1. Field of the Invention
The present invention generally relates to the formation of apertures in sheet material by punching and, more particularly, to the monitoring and control of punching tools operated at high speed, especially as used in the fabrication of electronic circuit components.
2. Description of the Prior Art
The manufacture of many articles involves the formation of apertures therein. In particular, it has been the common practice in the construction of electrical and electronic devices to mount components on a perforated, insulating board or other substrate by passing leads through apertures in the board. In such a case, connections are often formed by a conductive metal pattern on the board and also by wiring passed through the board, as in constructions involving the well-known printed circuit.

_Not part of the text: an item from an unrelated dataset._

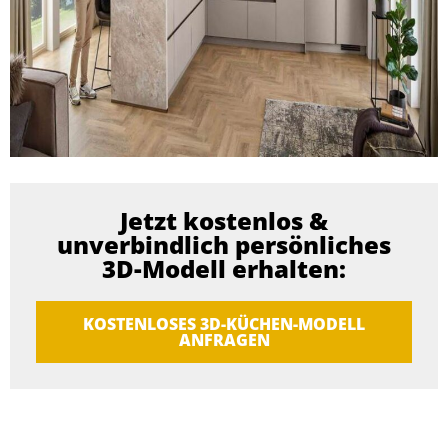
Jetzt kostenlos &
unverbindlich persönliches
3D-Modell erhalten:
KOSTENLOSES 3D-KÜCHEN-MODELL
ANFRAGEN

In recent years, electronic circuits and devices of greatly increased complexity have been fabricated with multiple layers. One such type of device is the multi-layer module (MLM) which employs a large number of insulative layers to separate numerous conductive patterns. The respective conductive patterns may be selectively connected at holes formed in the insulative layers, commonly referred to as vias.
A particular form of MLM is the multi-layer ceramic (MLC) device in which the insulative layers are initially formed of an uncured ceramic, referred to as a green sheet. Conductive patterns are formed thereon by screening of a conductive paste onto a surface of the green sheet with a stencil or mask. Vias may be filled in the same manner or even in the same screening operation. After the conductive patterns are formed on the respective green sheets, the green sheets are assembled into an accurately registered stack and sintered under pressure to cure the ceramic and form the complete interconnection arrangement embedded therein.
Of course, in such structures, the vias are extremely small and very numerous in each of the 20 to 100 or more green sheets which may be present in a single device. This is particularly true for so-called distribution layers which serve to change the nominal conductive feature spacing in the so-called connection layers to a size and spacing (e.g. pitch) compatible with integrated circuits which are mounted thereon. Therefore, the apertures which form the vias must be accurately positioned and must be of very accurate geometry. To achieve this accuracy, a punch is generally used to form the vias. A punch is also desirable because the material from the punched hole will be of a relatively large particle size in comparison with other methods which cut or erode material from the aperture. Such material can be a source of contamination of the green sheet during further processing and larger particle size facilitates control thereof.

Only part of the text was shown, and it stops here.